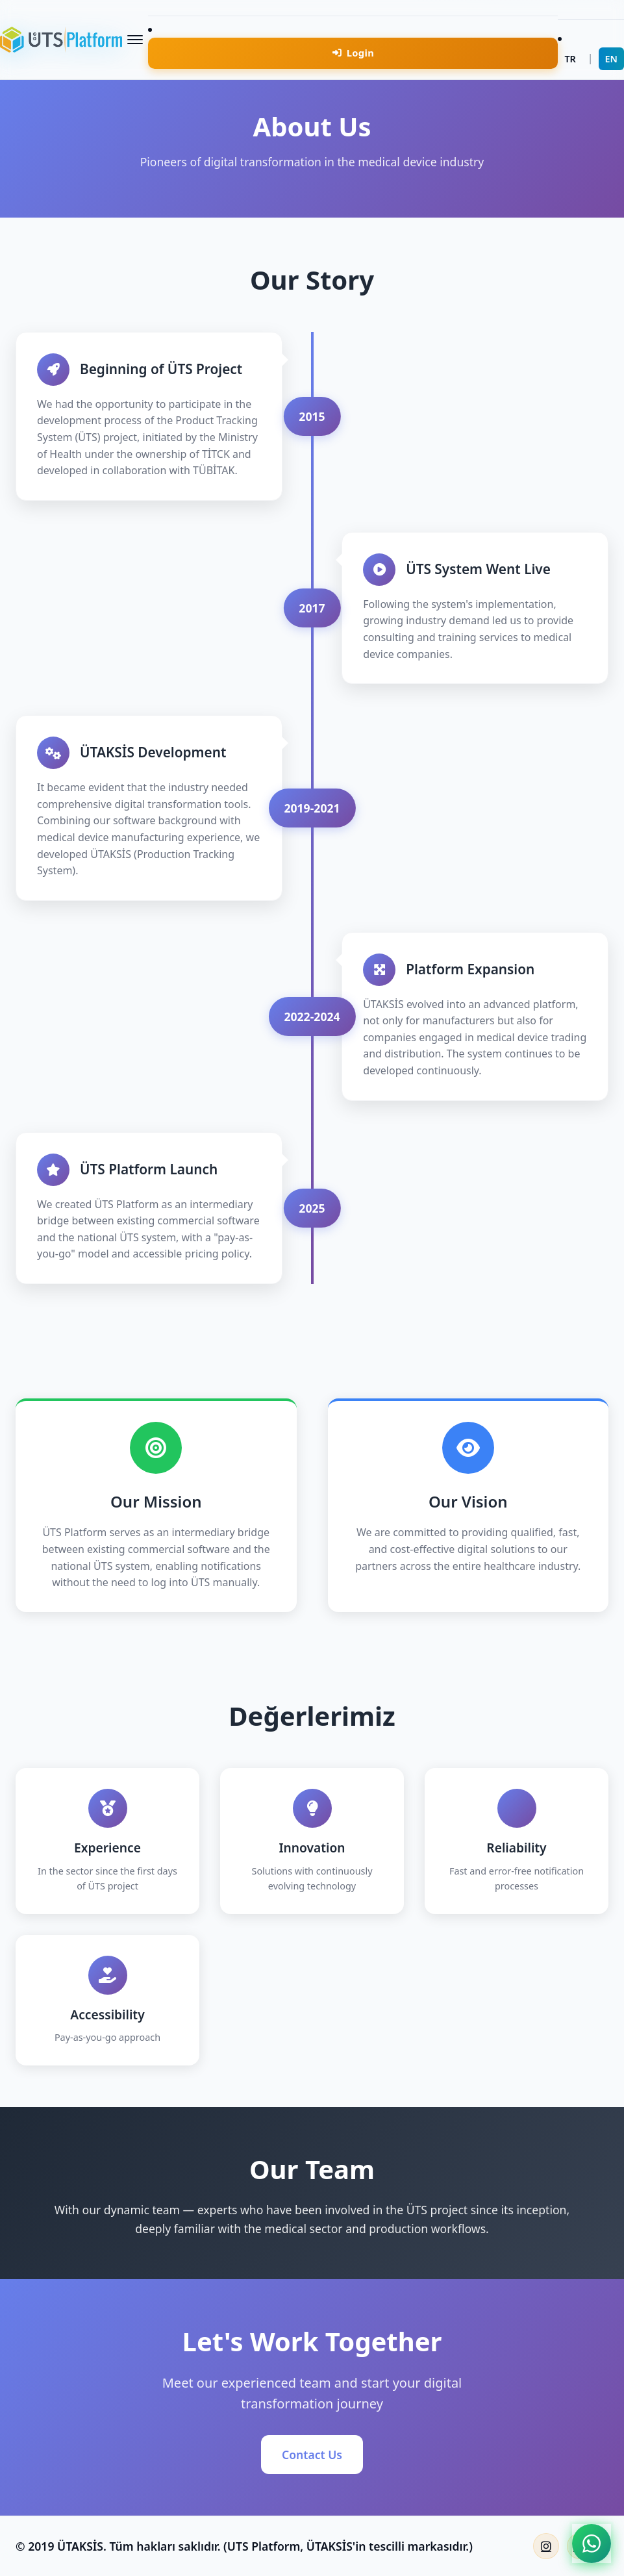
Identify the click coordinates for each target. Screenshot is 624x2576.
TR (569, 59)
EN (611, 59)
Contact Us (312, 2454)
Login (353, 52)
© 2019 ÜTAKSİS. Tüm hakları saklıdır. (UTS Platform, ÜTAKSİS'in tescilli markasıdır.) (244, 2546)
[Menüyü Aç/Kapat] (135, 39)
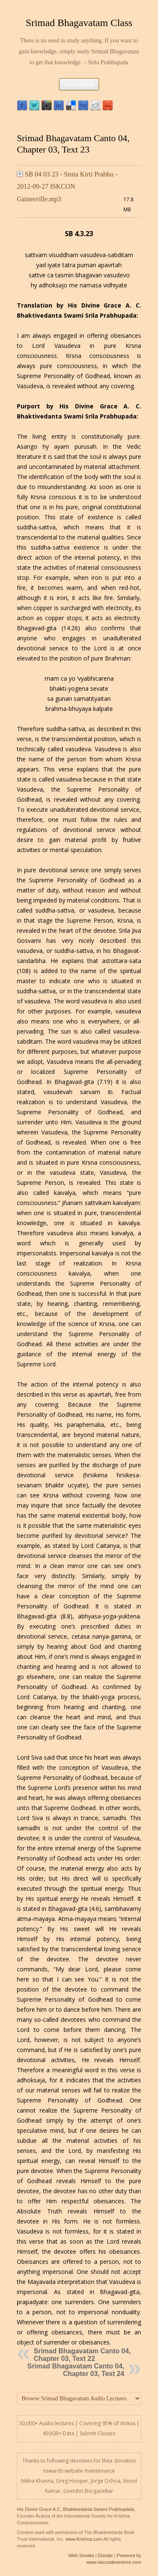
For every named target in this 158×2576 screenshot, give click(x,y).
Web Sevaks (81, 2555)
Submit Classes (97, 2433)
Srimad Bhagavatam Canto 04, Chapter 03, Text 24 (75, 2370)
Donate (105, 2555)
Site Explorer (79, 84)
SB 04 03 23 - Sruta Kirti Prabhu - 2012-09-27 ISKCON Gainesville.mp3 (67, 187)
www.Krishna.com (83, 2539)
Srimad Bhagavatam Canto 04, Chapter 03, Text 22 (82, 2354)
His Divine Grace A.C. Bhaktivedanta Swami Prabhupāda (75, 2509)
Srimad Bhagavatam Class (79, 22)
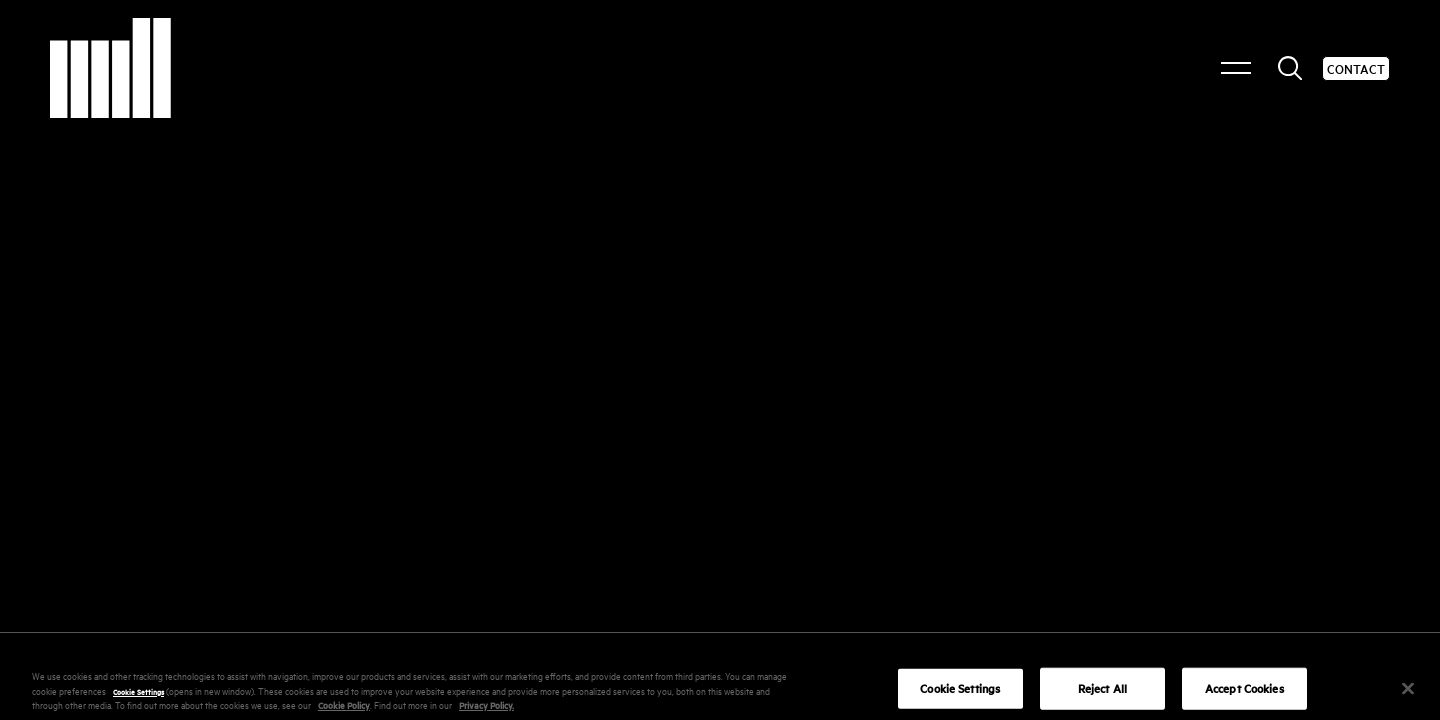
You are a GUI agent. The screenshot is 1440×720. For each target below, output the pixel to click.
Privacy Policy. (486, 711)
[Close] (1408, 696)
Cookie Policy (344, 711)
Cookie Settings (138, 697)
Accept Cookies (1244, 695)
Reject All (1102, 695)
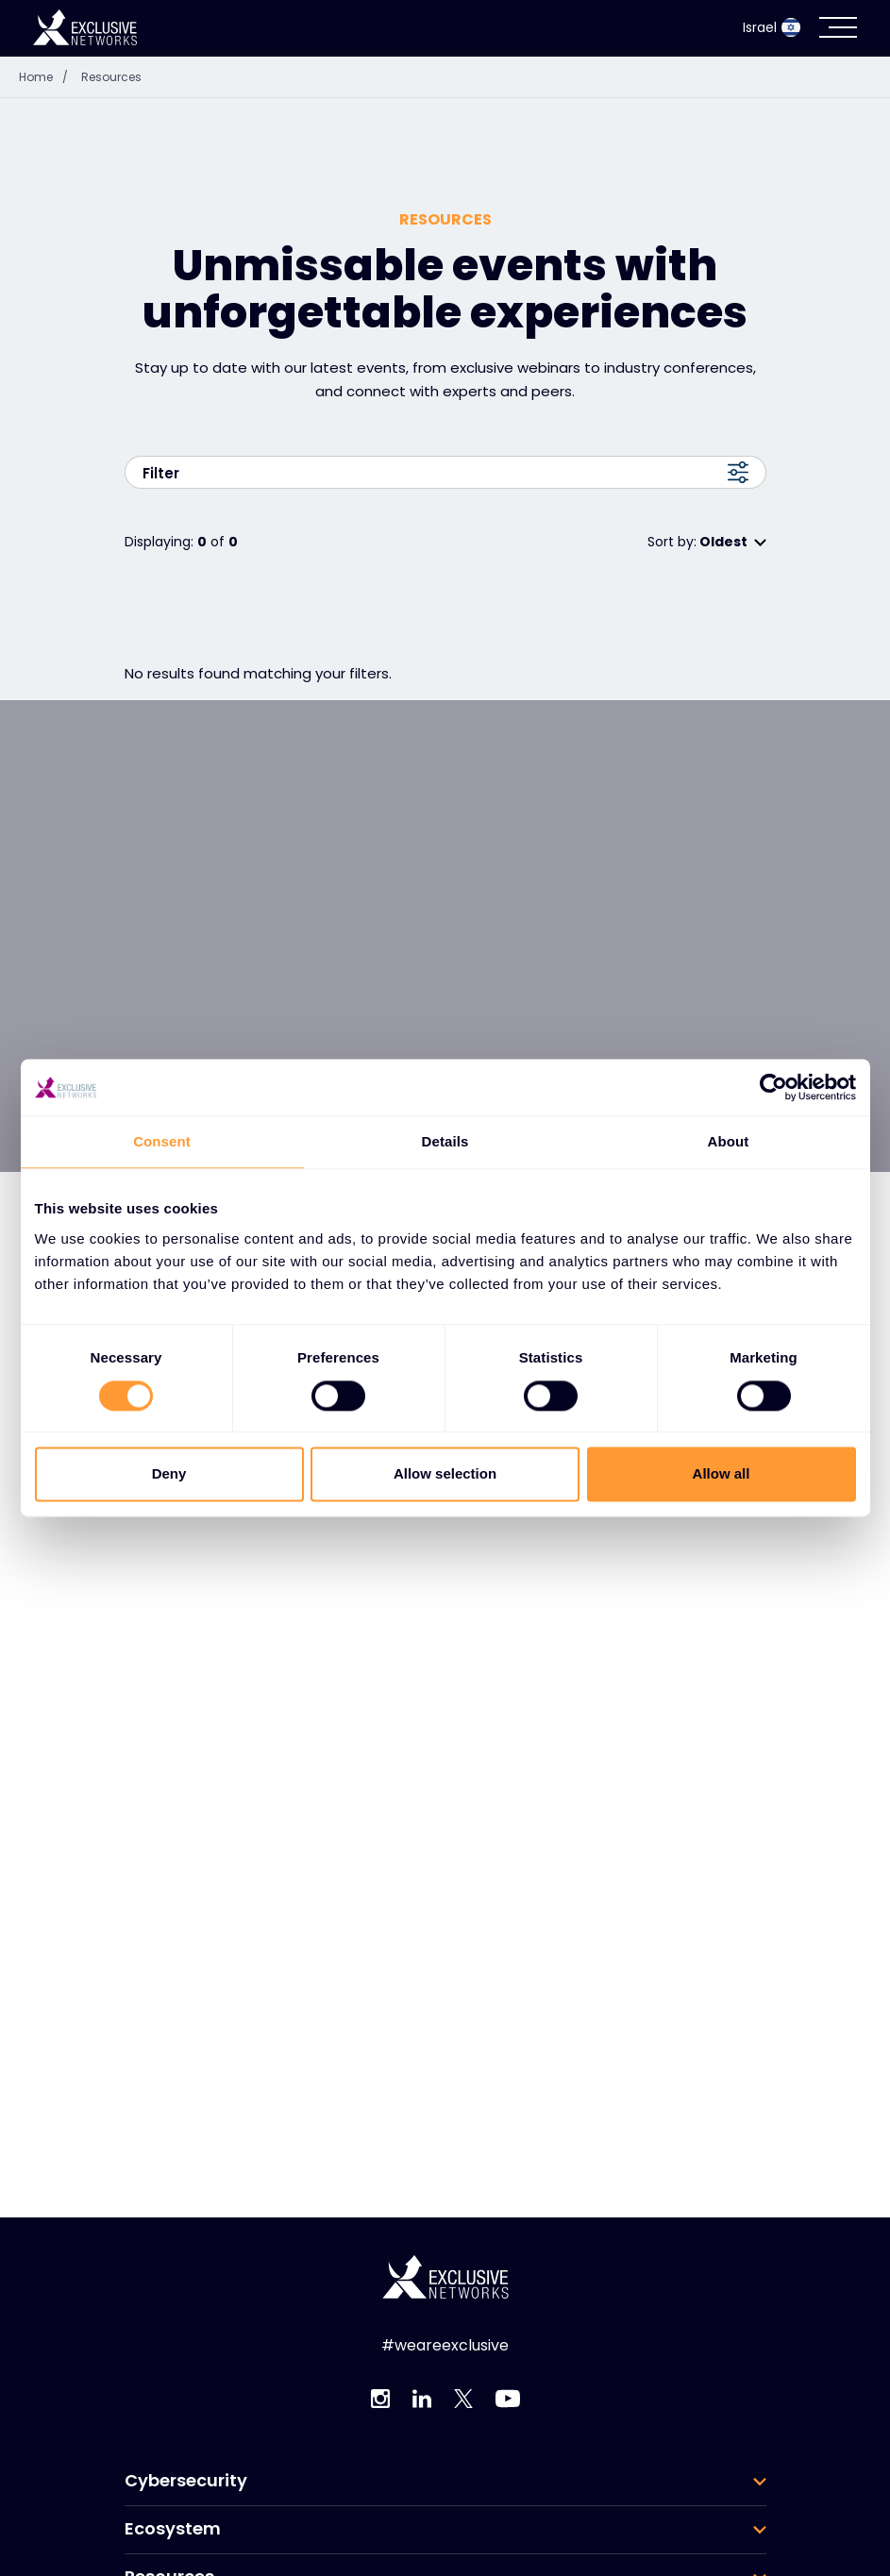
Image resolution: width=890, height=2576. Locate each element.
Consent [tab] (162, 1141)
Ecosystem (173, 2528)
○ ○ ○ ○
#### Work required
Only the lines from the one with "Cookie Settings (138, 697)" through the final line of the entries above should be transcribed, exactly and without pictures.

#### Output for this task
Cookie Settings (138, 697)
Accept Cookies (1244, 695)
Reject All (1102, 695)
Image resolution: width=890, height=2576. Locate each element.
Consent [tab] (162, 1141)
Ecosystem (173, 2528)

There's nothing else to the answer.